The preliminary MY export estimates for shipments in the first 10 days of November by Amspec and Intertek (independent cargo surveyors) injected some optimism on an export recovery at 543,944t/571,450t (+9%/+8% MoM) respectively. If the present export trend can be sustained for the rest of the month, there is hope that MPOB’s stockpile may end the year below 2.0mt as production output will likely enter the seasonally low output cycle from December onwards.

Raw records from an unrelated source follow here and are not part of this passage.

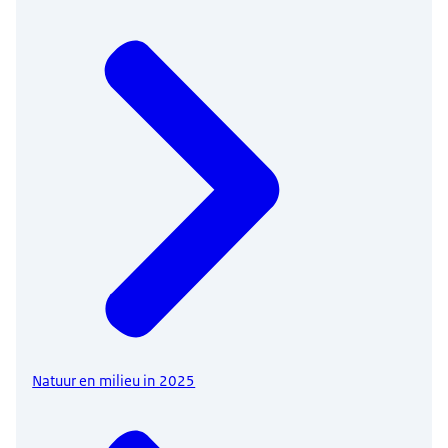
Natuur en milieu in 2025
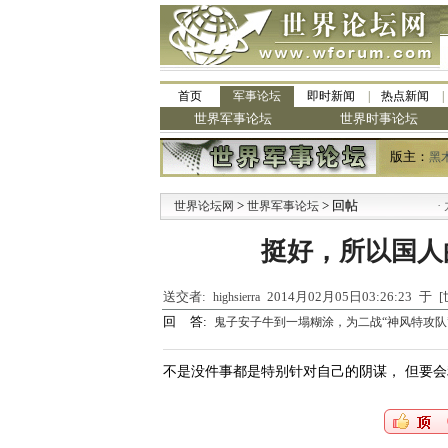
首页
军事论坛
即时新闻
热点新闻
世界军事论坛
世界时事论坛
版主：
黑
>
> 回帖
·
世界论坛网
世界军事论坛
九阳
挺好，所以国人
送交者:
2014月02月05日03:26:23 
highsierra
回 答:
鬼子安子牛到一塌糊涂，为二战“神风特攻队
不是没件事都是特别针对自己的阴谋， 但要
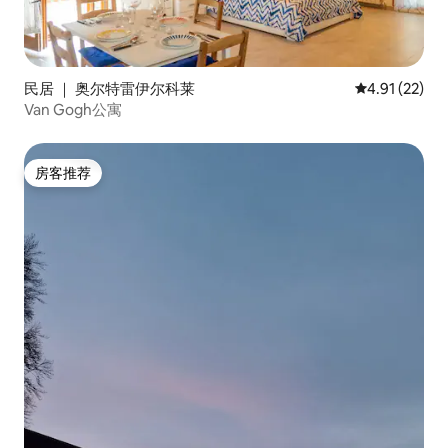
民居 ｜ 奥尔特雷伊尔科莱
平均评分 4.9
4.91 (22)
Van Gogh公寓
房客推荐
房客推荐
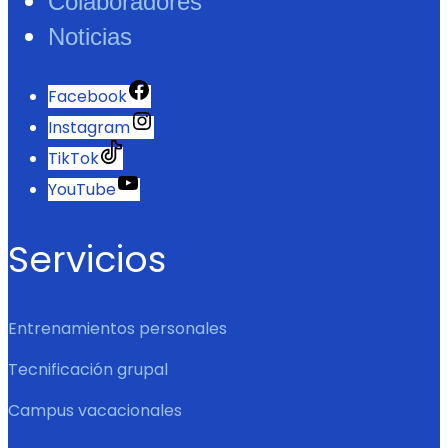
Colaboradores
Noticias
Facebook
Instagram
TikTok
YouTube
Servicios
Entrenamientos personales
Tecnificación grupal
Campus vacacionales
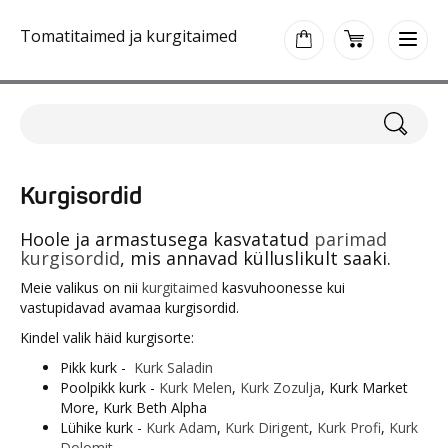
Tomatitaimed ja kurgitaimed
Kurgisordid
Hoole ja armastusega kasvatatud
parimad
kurgisordid
, mis annavad külluslikult saaki.
Meie valikus on nii
kurgitaimed
kasvuhoonesse kui
vastupidavad avamaa kurgisordid.
Kindel valik häid kurgisorte:
Pikk kurk -
Kurk Saladin
Poolpikk kurk -
Kurk Melen
,
Kurk Zozulja
, Kurk Market
More, Kurk Beth Alpha
Lühike kurk -
Kurk Adam
,
Kurk Dirigent
,
Kurk Profi
,
Kurk
Dolomit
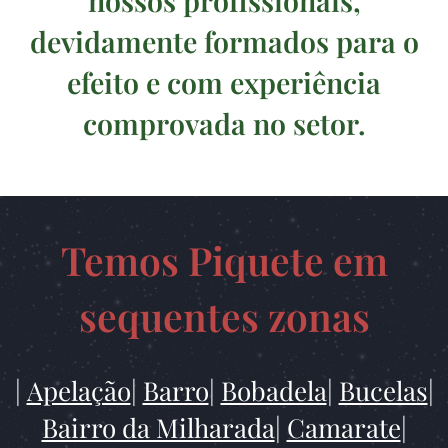
nossos profissionais,
devidamente formados para o
efeito e com experiência
comprovada no setor.
Temos Piquete em
sequentes zonas
|
Apelação
|
Barro
|
Bobadela
|
Bucelas
|
Bairro da Milharada
|
Camarate
|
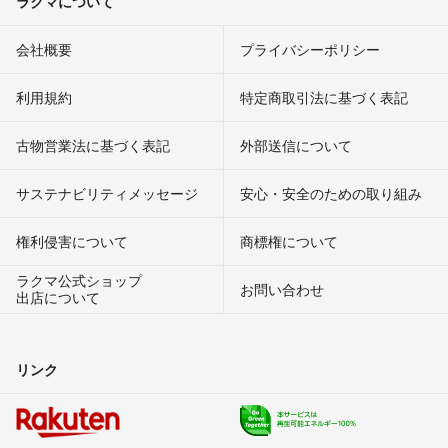
ラクマについて
会社概要
プライバシーポリシー
利用規約
特定商取引法に基づく表記
古物営業法に基づく表記
外部送信について
サステナビリティメッセージ
安心・安全のための取り組み
権利侵害について
商標権について
ラクマ公式ショップ
お問い合わせ
出店について
リンク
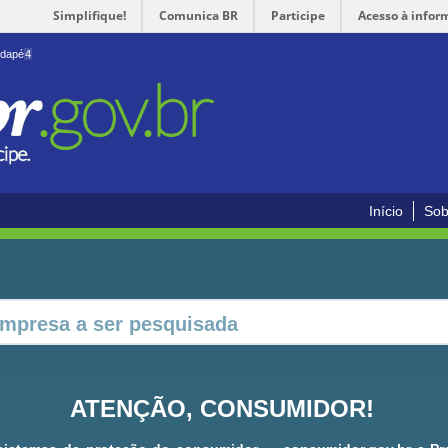
Simplifique!
Comunica BR
Participe
Acesso à infor
odapé
4
Início
Sob
ATENÇÃO, CONSUMIDOR!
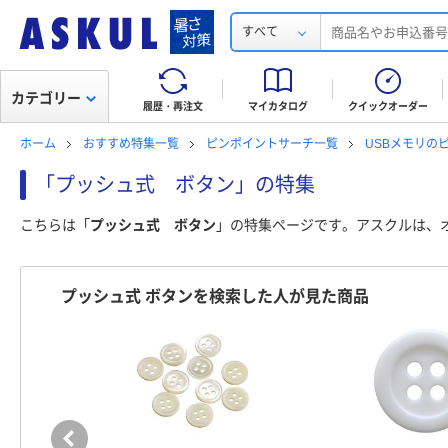
すべて
カテゴリー
履歴・再注文
マイカタログ
クイックオーダー
ホーム
おすすめ特集一覧
ピンポイントサーチ一覧
USBメモリの
「プッシュ式 ボタン」の特集
こちらは「
プッシュ式 ボタン
」の特集ページです。アスクルは、
プッシュ式 ボタンを検索した人が見た商品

CPO ASP likely to average ~MYR4,300/t in 2021

We maintain our view that the current high CPO price is not sustainable as a wider discount is needed to sustain demand. Recent 1M FCPO price rally to above MYR5,200/t has narrowed CPO price discounts to US 1M SBO (USD22/t) and Argentina CIF Rotterdam (USD145/t) to below their historical averages – Figs.7-12. YTD, CPO spot / 3M FCPO have averaged MYR4,298/ 4,049/t respectively. We maintain our view that CPO ASP will stay lofty till 1Q22 and thereafter drift lower towards mid-2022. We now raise our 2021 CPO ASP forecast to MYR4,300/t (from MYR3,500/t), 2022 ASP to MYR3,200/t (from MYR2,800/t), and 2023 ASP to MYR3,000/t (from MYR2,800/t). Our higher CPO ASP forecasts for 2022-2023 is mainly to reflect rising cost pressures especially from the recent spike in fertilizer and crude oil costs that are affecting other oilseeds crop too. Logistical
challenges in securing fertilizer, the lack of fertilizer applied in recent years (especially among smallholders in MY and ID), and labour shortages in MY (for now) will likely continue to limit global palm oil supply recovery in 2022. We will reflect these price and cost changes in our EPS forecasts throughout the upcoming results release upon fresh guidance on output outlook and forward sales (if any).